Book Review: The Yorkshire Pudding Club by Milly Johnson

"Three South Yorkshire friends, all on the cusp of 40, fall pregnant at the same time following a visit to an ancient fertility symbol. For Helen, it's a dream come true, although her husband is not as thrilled about it as she had hoped. Not only wrestling with painful ghosts of the past, Helen has to deal with the fact that her outwardly perfect marriage is crumbling before her eyes. For Janey, it is an unmitigated disaster as she has just been offered the career break of a life-time. And she has no idea either how it could possibly have happened, seeing as she and her ecstatic husband George were always so careful over contraception. For Elizabeth, it is mind-numbing, because she knows people like her shouldn't have children. Damaged by her dysfunctional childhood and emotionally lost, she not only has to contend with carrying a child she doubts she can ever love, but she also has to deal with the return to her life of a man whose love she must deny herself."

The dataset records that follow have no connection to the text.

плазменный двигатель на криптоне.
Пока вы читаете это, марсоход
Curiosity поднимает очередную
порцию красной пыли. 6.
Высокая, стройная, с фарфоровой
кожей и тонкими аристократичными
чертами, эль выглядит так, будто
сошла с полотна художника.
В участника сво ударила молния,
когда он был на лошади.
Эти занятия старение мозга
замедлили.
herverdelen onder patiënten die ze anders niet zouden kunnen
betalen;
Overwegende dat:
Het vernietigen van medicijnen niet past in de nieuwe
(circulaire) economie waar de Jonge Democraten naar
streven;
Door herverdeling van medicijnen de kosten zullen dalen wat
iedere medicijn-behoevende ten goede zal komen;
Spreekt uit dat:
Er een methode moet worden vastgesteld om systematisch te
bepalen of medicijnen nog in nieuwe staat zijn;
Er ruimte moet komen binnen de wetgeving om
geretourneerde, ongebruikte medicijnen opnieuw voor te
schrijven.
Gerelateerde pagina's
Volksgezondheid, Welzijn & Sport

What I enjoyed most abot the novel was the easy way in which the author has weaved the stories of the three women with that of the other women. It reads so easily and wonderfully, you just can just lose yourself in the story, it is so absorbing and a simple joy to read! Throughout the book, the story switches regularly from focussing on one of the women then to another, and often with chapters containing them all together. This is a great technique in the book and makes it veryenjoyable for the reader.

Each of the characters are well written and you feel as if you know all of the women. You are given a history on all of them, and we fully go into their lives and feelings about being pregnant, from discovering they are expecting right up to the birth of one of the children. Helen's character started as being the one I disliked the most, but by the end I had the most respect for her and was willing it all to work out for her! Elizabeth was a very hard character to like, a woman who didn't like anyone getting close to her, and this is how the author has written her as well. And finally Janey is the comic relief throughout the book, and probably my favourite character. Each of the women are very different, yet all are fundamentally the same, experiencing everything together, and have a wonderful friendship which is lovely to read.

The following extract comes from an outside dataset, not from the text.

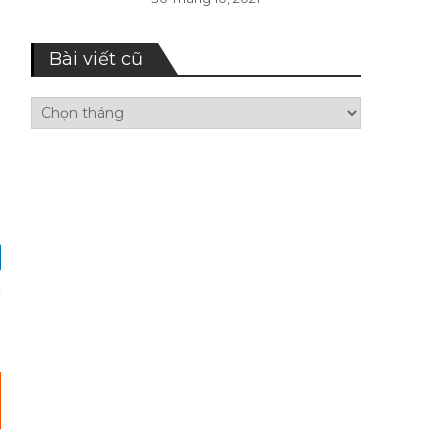
Bài viết cũ
Bài
viết
cũ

I also liked the human aspect of the story, watching each woman cope with the pregnancy and reading about how their feelings changed towards the baby by the end of the book. As well as the main 3 characters, there are several supporting characters too. John is the one Elizabeth let go, but he's moved back to town and befriends her once more. George is Janey's husband, a man so desperate to be a father he'd do anything to have a baby with his wife. Simon is Helen's slime-ball of a husband, and someone I absolutely detested. I found the scenes between these 2 particularly hard to read. There were also the work colleagues of the characters but they don't really need a mention! The male characters in the book were also well written and their feelings weren't left out which is a sign of a great writer.

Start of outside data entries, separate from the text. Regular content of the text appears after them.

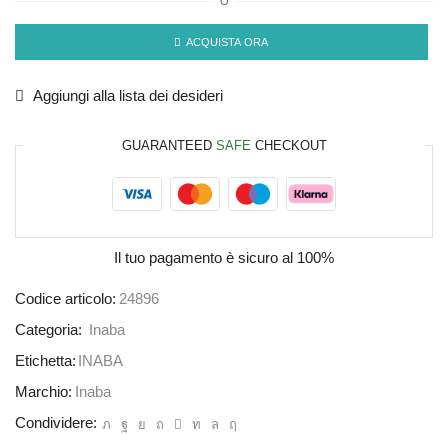
O
ACQUISTA ORA
Aggiungi alla lista dei desideri
GUARANTEED
SAFE
CHECKOUT
Il tuo pagamento è
sicuro al 100%
Codice articolo:
24896
Categoria:
Inaba
Etichetta:
INABA
Marchio:
Inaba
Condividere:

For a debut novel, I think this one is amazing. I was hooked right from the start and just couldn't put it down. The story is a wonderful one to read and just reads so incredibly well. You are taken right into the lives of these women and so many emotions and secrets are revealed throughout the book, you are left guessing about certain things right up until the end. The author has a wonderful writing style which makes for easy and simple reading, yet managing to keep you hooked as well. The book is written in the third person which allows for easy switching between the characters. Simply superb, I would thoroughly recommend this to anyone. A pure joy to read.